SARS-CoV-2 组蛋白模拟物抑制宿主抗病毒反应

• 批准号: 10471221
• 负责人: Irene Po-Ru Chen
• 金额: $ 3.59万
• 依托单位: UNIVERSITY OF CALIFORNIA, SAN FRANCISCO
• 依托单位国家: 美国
• 财政年份: 2021
• 资助国家: 美国
• 起止时间: 2021-09-01 至 2023-04-02
• 项目状态: 已结题
• 来源: https://reporter.nih.gov/project-details/10471221
• 关键词: 2019-nCoV; Acetylation; Antiviral Response; BRD2 gene; Binding; Biochemical Genetics; Biological Assay; Bromodomain; COVID-19; COVID-19 patient; CRISPR/Cas technology; Cell Line; Cells; Cessation of life; Chromatin; Coronavirus; Country; Data; Disease; Foundations; Fractionation; Genes; Genetic Transcription; Histone H3; Histones; IL6 gene; ISG15 gene; Immune; Immune Evasion; Immune response; Immunologics; Immunoprecipitation; Impairment; Infection; Inflammatory; Inflammatory Response; Innate Immune Response; Integration Host Factors; Interferon Type I; Interferons; Knock-out; Knowledge; Label; Lysine; Mass Spectrum Analysis; Mediating; Microscopy; Mission; Modeling; Molecular; Pathogenesis; Pathogenicity; Patients; Phenotype; Process; Production; Protein Family; Protein Microchips; Proteins; Proteomics; Reader; Research; Role; SARS-CoV-2 infection; SARS-CoV-2 pathogenesis; Sequence Analysis; Signal Pathway; System; Tertiary Protein Structure; Testing; Transcription Coactivator; Transcriptional Activation; United States National Institutes of Health; Viral; Viral Load result; Viral Pathogenesis; Viral Proteins; Virulence; Virus; Virus Diseases; Virus Replication; combat; cytokine; env Gene Products; experimental study; genetic approach; human coronavirus; influenzavirus; insight; member; mimetics; mutant; new therapeutic target; non-histone protein; novel; pointed protein; reconstitution; response; therapeutic target; therapeutically effective; transcription factor; virology; virus characteristic

PROJECT SUMMARY/ABSTRACT Coronavirus disease 2019 (COVID-19) is caused by severe acute respiratory syndrome coronavirus-2 (SARS- CoV-2) and has resulted in more than 1.4 million deaths globally. In contrast to other highly pathogenic influenza viruses, SARS-CoV-2 infection is characterized by low levels of type I interferons and over production of pro- inflammatory cytokines in patients.
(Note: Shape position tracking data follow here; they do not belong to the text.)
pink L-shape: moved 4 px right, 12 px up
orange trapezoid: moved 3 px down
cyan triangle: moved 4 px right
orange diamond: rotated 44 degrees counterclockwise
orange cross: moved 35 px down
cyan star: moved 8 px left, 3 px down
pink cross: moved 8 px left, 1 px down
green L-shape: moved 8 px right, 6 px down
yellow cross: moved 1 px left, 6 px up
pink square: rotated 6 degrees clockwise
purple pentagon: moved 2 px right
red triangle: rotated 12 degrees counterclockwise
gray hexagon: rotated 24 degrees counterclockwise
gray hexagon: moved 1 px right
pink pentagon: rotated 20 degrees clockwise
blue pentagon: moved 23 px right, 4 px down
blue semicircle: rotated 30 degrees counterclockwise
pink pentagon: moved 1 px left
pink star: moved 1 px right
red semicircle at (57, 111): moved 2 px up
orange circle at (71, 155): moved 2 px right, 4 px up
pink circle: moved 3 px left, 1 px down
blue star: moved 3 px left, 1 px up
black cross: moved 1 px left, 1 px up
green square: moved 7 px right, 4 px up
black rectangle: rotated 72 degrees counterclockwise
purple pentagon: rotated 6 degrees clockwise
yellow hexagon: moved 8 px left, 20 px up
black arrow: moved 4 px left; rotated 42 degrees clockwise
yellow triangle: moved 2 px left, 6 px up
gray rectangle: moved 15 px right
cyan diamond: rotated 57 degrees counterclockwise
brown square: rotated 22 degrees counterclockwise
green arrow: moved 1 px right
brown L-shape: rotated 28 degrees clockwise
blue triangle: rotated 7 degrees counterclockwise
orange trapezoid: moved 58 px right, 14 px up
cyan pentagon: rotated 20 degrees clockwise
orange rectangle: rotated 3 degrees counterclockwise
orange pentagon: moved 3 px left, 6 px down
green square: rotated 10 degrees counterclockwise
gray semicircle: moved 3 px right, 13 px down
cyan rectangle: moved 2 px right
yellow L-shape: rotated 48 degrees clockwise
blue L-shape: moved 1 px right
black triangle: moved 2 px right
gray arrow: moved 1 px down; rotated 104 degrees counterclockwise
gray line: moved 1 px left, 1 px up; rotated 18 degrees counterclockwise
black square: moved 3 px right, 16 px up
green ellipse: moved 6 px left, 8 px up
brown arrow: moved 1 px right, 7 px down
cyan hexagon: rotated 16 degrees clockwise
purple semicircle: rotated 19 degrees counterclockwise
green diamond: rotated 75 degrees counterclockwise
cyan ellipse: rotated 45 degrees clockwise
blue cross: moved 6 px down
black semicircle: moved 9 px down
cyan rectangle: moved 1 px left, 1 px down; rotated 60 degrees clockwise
While concerted efforts have been made to understand the pathogenesis of this virus, how SARS-CoV-2 is able to evade the innate immune response is unclear. The central hypothesis of this proposal is that the envelope (E) protein of the virus interacts with BRD4 in a bromodomain-dependent manner to disrupt the induction of host innate inflammatory and antiviral responses. This hypothesis is supported by the recent proteomic study identifying this interaction and the presence of a histone H3-like motif containing two lysine residues in the E protein. This model is also strongly supported by previous studies demonstrating BRD4 as an important transcriptional coactivator of interferon and inflammatory genes during viral infection. The central hypothesis will be tested in two specific aims: 1) To define the role of bromodomains in the interaction between SARS-CoV-2 E protein and BRD4. The working hypothesis is that the lysine residues of the E protein are acetylated and mediate interaction with the bromodomains of BRD4, acting as a histone mimetic. I will test this model with label-free mass spectrometry to identify acetylated residues in E protein and immunoprecipitation assays with domain constructs to characterize the interaction. 2) To determine the functional relevance of the SARS-CoV-2 E protein and BRD4 interaction on the viral replication. The working hypothesis is that the E protein acts as a histone mimetic to sequester BRD4 from chromatin thereby disrupting the transcription of pro- inflammatory and interferon genes. I will use CRISPR/Cas9-mediated BRD4 knockout cell lines and BRD4 reconstitution studies in infected cells to test this model. My analysis will also focus on the transcriptional activation of canonical pro-inflammatory and interferon genes along with the chromatin occupancy of BRD4 in the presence of the E protein through RT-qPCR and ChIP-qPCR studies. I expect my proposed studies to inform our fundamental understanding of coronavirus pathogenesis and provide novel therapeutic targets to combat SARS-CoV-2 infection and immune evasion.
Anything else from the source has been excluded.